Na dissertação “Norteando o voto: o impacto do Programa Bolsa Família no comportamento do eleitor do norte do Brasil” (COSTA, 2010), teve como um dos seus objetivos analisar o impacto do programa federal de transferência de renda Bolsa Família, na decisão do voto dos moradores da região Norte do Brasil. A hipótese do autor é que o0 programa Bolsa Família foi um dos principais fatores que contribuíram para a campanha de Lula na eleição presidencial de 2006, especialmente na região Norte do Brasil. Isso ocorreu porque os investimentos do governo no programa acabaram refletindo em votos. A candidatura do PT poderia mostrar aos eleitores a importância da ajuda financeira proporcionada, mesmo que os benefícios tenham os seus limites. Para isso, Costa (2010) realizou uma análise comparativa, que confronta os resultados das urnas nas eleições presidenciais de 2002 e 2006. Nessa análise, é feita uma correlação entre o número de beneficiários do programa Bolsa Família e a quantidade de votos recebidos por Lula da Silva.

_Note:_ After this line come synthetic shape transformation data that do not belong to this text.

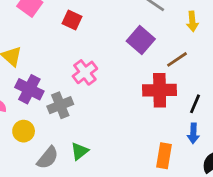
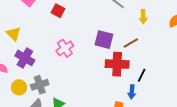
purple square: (141, 40) -> (104, 40), moved, turned -30
gray cross: (60, 105) -> (40, 85), moved
blue arrow: (193, 133) -> (132, 92), moved

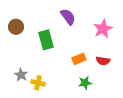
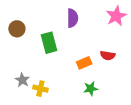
purple semicircle: (68, 17) -> (72, 18), turned 36
pink star: (103, 29) -> (116, 16), moved
red semicircle: (103, 61) -> (108, 55), moved

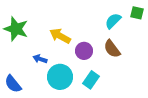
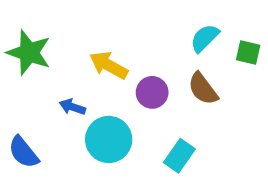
green square: (137, 13) -> (248, 53), moved
cyan rectangle: (91, 80) -> (179, 156), moved

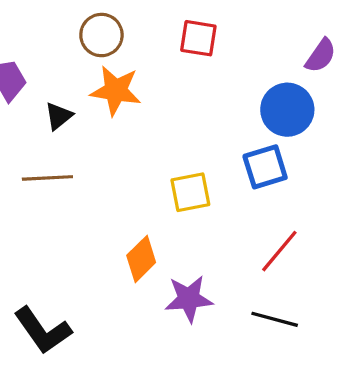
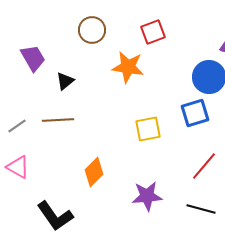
red square: (198, 38) -> (153, 32), turned -30
orange star: (116, 91) -> (128, 67), moved
orange diamond: (141, 259) -> (94, 172), moved

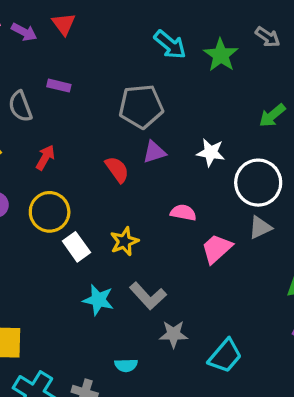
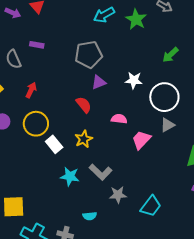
cyan arrow: (170, 45) -> (104, 15), turned 115
red semicircle: (117, 170) -> (84, 105), moved

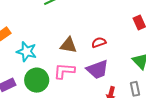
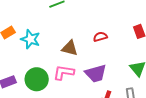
red semicircle: (99, 42) -> (100, 37), moved
cyan star: (27, 52) -> (30, 39), moved

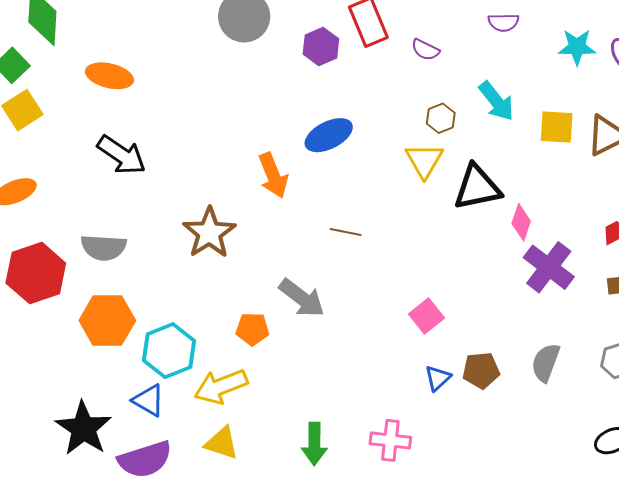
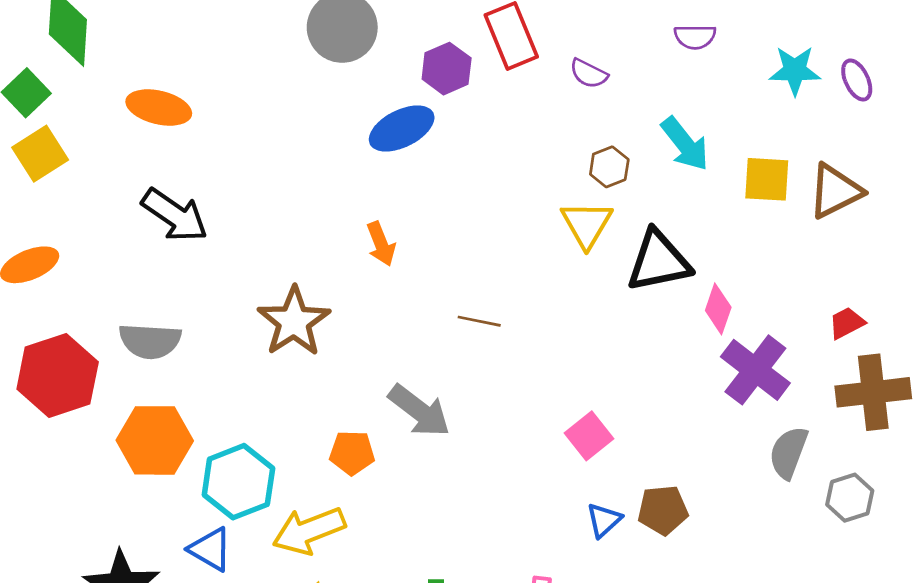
blue ellipse: (329, 135) -> (402, 129), moved
orange arrow: (273, 175) -> (381, 244), size x0.7
gray semicircle: (546, 363) -> (788, 453), moved

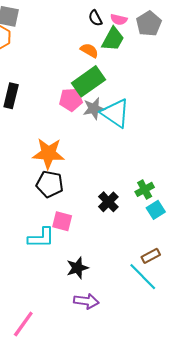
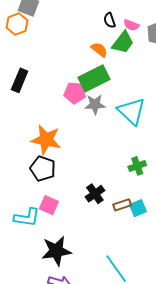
cyan triangle: (115, 113) -> (132, 111), moved
green cross: (145, 189) -> (137, 166), moved
brown rectangle: (151, 256) -> (122, 205), moved
black star: (77, 268) -> (56, 251), size x1.4

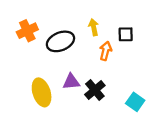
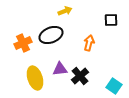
yellow arrow: (94, 27) -> (65, 11), moved, turned 80
orange cross: (27, 31) -> (23, 43), moved
black square: (126, 34) -> (111, 20), moved

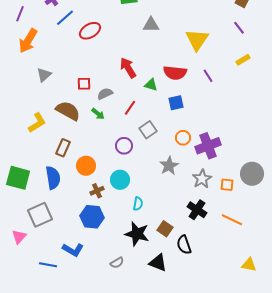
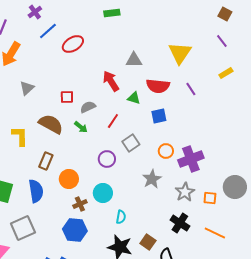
gray triangle: (151, 25) -> (134, 60), moved
yellow L-shape: (37, 123) -> (20, 136), turned -60

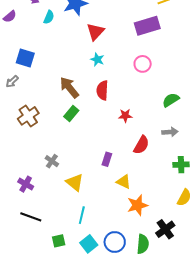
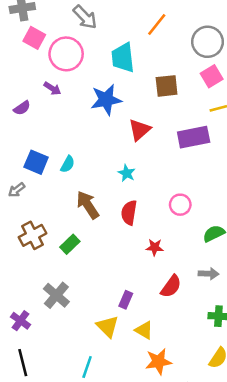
cyan semicircle: (49, 17) -> (68, 164), moved
red triangle: (95, 32) -> (140, 130), moved
pink circle: (143, 64) -> (180, 205), moved
green rectangle: (71, 113) -> (70, 244), moved
gray cross: (52, 161) -> (56, 295), size x1.5
yellow triangle: (75, 182) -> (108, 326), moved
black line: (31, 217) -> (23, 363), turned 50

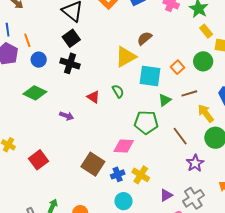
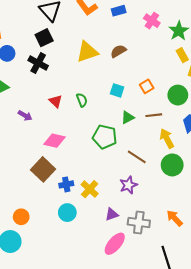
yellow triangle: (126, 57) -> (87, 52), moved
green circle: (203, 61) -> (178, 95), moved
cyan square: (150, 76) -> (117, 90), size x0.6
brown line: (180, 136) -> (137, 157), turned -30
pink diamond: (124, 146) -> (54, 141), moved
purple star: (195, 163) -> (128, 185), moved
gray cross: (193, 198) -> (139, 223), turned 30

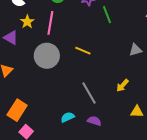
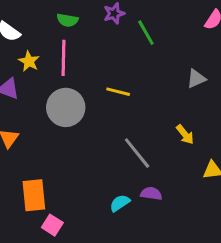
yellow arrow: (122, 85) -> (185, 134), turned -72
orange rectangle: (17, 110) -> (34, 195), turned -30
cyan semicircle: (68, 117) -> (120, 203), moved

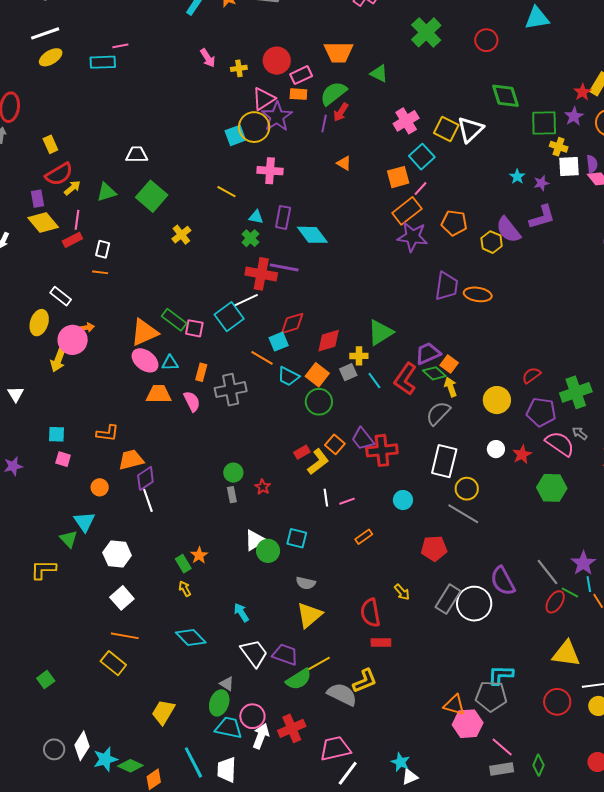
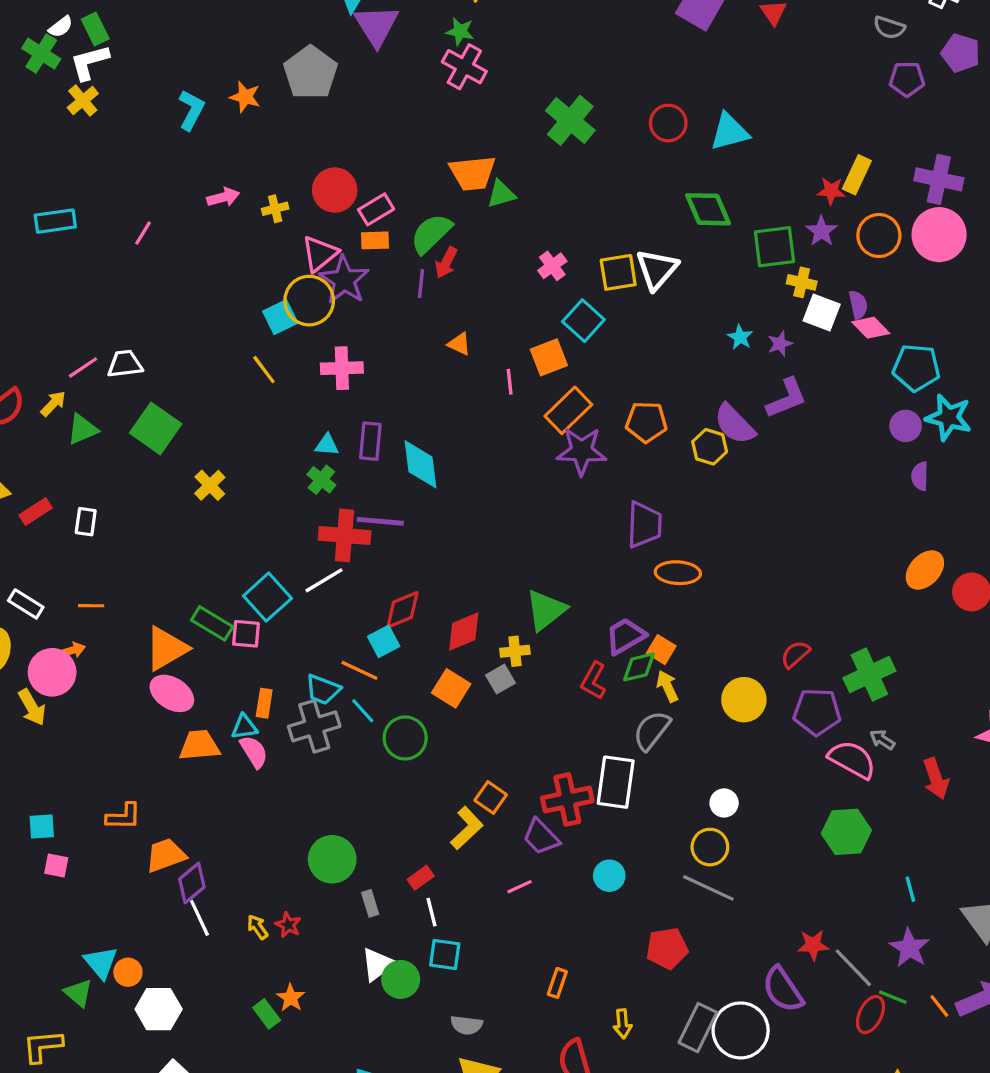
cyan triangle: (537, 18) -> (730, 132), moved
pink line: (120, 46) -> (143, 233), moved, turned -42
orange trapezoid: (339, 52) -> (473, 173), moved
pink arrow: (208, 58) -> (223, 197), turned -66
green triangle: (379, 73) -> (501, 194), turned -36
red star: (582, 92) -> (831, 191), turned -30
pink cross: (406, 121) -> (552, 266), size x0.7
yellow square: (446, 129) -> (618, 272), turned -30
white square: (569, 166) -> (822, 313), turned 30
yellow arrow: (72, 188) -> (53, 404), moved
pink line: (420, 189) -> (510, 382), moved, turned -42
yellow line: (226, 192) -> (264, 370), moved, turned 30
pink line: (77, 220) -> (83, 367), moved, turned 54
cyan diamond: (312, 235) -> (420, 464), turned 36
orange line: (100, 272) -> (91, 606), moved
orange ellipse: (478, 294) -> (678, 573), moved
cyan square: (229, 317) -> (267, 597), moved
yellow arrow: (58, 360) -> (32, 707), turned -45
cyan triangle: (170, 363) -> (244, 727), moved
green diamond: (434, 373) -> (639, 667), turned -50
cyan trapezoid: (288, 376) -> (323, 690), moved
red L-shape: (405, 379) -> (593, 681), size x0.7
cyan line: (374, 381) -> (363, 711), moved
green circle: (319, 402) -> (405, 738), moved
purple trapezoid: (363, 439) -> (541, 837), moved
white circle: (496, 449) -> (724, 803), moved
red rectangle: (302, 452) -> (421, 878), moved
red star: (522, 455) -> (813, 945), moved, turned 30
white rectangle: (444, 461) -> (616, 782), moved
green circle: (233, 473) -> (332, 859), size x1.5
orange circle: (100, 487) -> (128, 972), moved
red star: (263, 487) -> (288, 925), moved
gray rectangle: (232, 495) -> (370, 903), moved
white line: (326, 498) -> (431, 912), moved
orange rectangle: (364, 537) -> (557, 983), moved, turned -30
cyan line: (589, 584) -> (910, 889), moved
yellow arrow: (185, 589) -> (258, 927), moved
yellow arrow: (402, 592) -> (623, 1024), turned 42

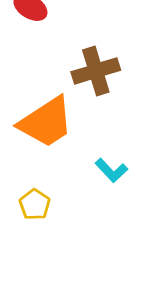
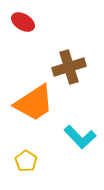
cyan L-shape: (111, 170) -> (80, 137), size x1.4

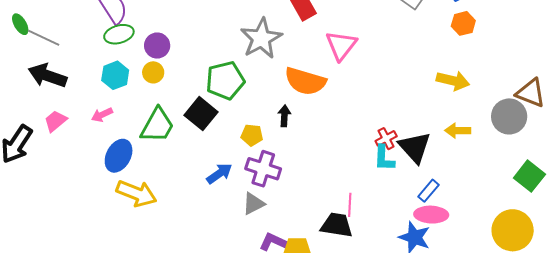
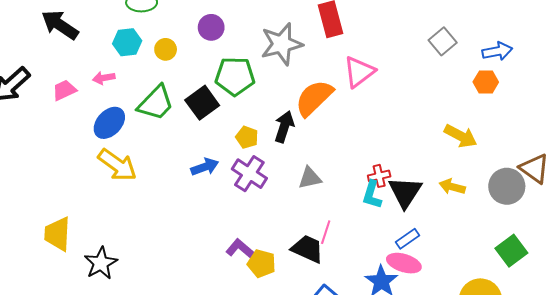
purple circle: (157, 46) -> (211, 27), moved
orange semicircle: (305, 81) -> (314, 98), turned 105
black arrow: (284, 116) -> (284, 127), size x1.4
pink trapezoid: (55, 121) -> (64, 90), moved
gray triangle: (253, 204) -> (310, 178), moved

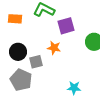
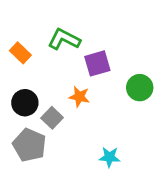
orange rectangle: (15, 19) -> (20, 53), turned 40
gray square: (36, 62) -> (52, 118), turned -32

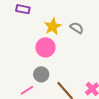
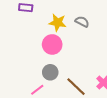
yellow star: (53, 27) -> (58, 23), turned -30

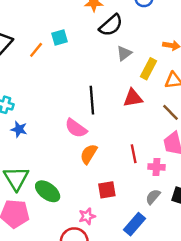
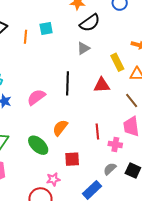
orange line: (36, 50) -> (26, 37), turned -40
gray triangle: (124, 53) -> (83, 48), moved
yellow rectangle: (149, 69) -> (117, 62), turned -60
pink semicircle: (76, 128) -> (36, 97), moved, turned 102
green ellipse: (48, 191) -> (38, 145), moved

A pesquisa conta com um trabalho minucioso, considerando que o autor aplicou a regressão linear multivariada e fez a correlação em todos os municípios da região Norte do país; contudo destaco um dos resultados obtidos pela pesquisa de Costa (2010):

O resultado da pesquisa mostra, também, um impacto positivo do programa Bolsa Família na votação de Lula, haja vista que o candidato obteve um melhor desempenho justamente nos municípios pequenos, onde a abrangência do programa foi maior e beneficiou, diretamente, 41,6% do total de famílias. Em contrapartida, nas cidades grandes, onde a cobertura desta política pública foi menor – 23,25% –, o petista apresentou uma performance inferior a 2002. Nas cidades médias, o programa atingiu 31% do total geral de famílias e o desempenho de Lula foi melhor do que nos municípios grandes, porém, pior do que nos pequenos (COSTA, p.77, 2010).

A pesquisa mostra que nas áreas mais dependentes de apoio governamental, como nos municípios menos desenvolvidos da região Norte, Lula teve um desempenho eleitoral superior. Isso implica que, onde a população depende mais de programas sociais e ações do governo, a candidatura de Lula foi mais bem recebida, possivelmente devido à percepção positiva sobre os benefícios oferecidos pelo programa.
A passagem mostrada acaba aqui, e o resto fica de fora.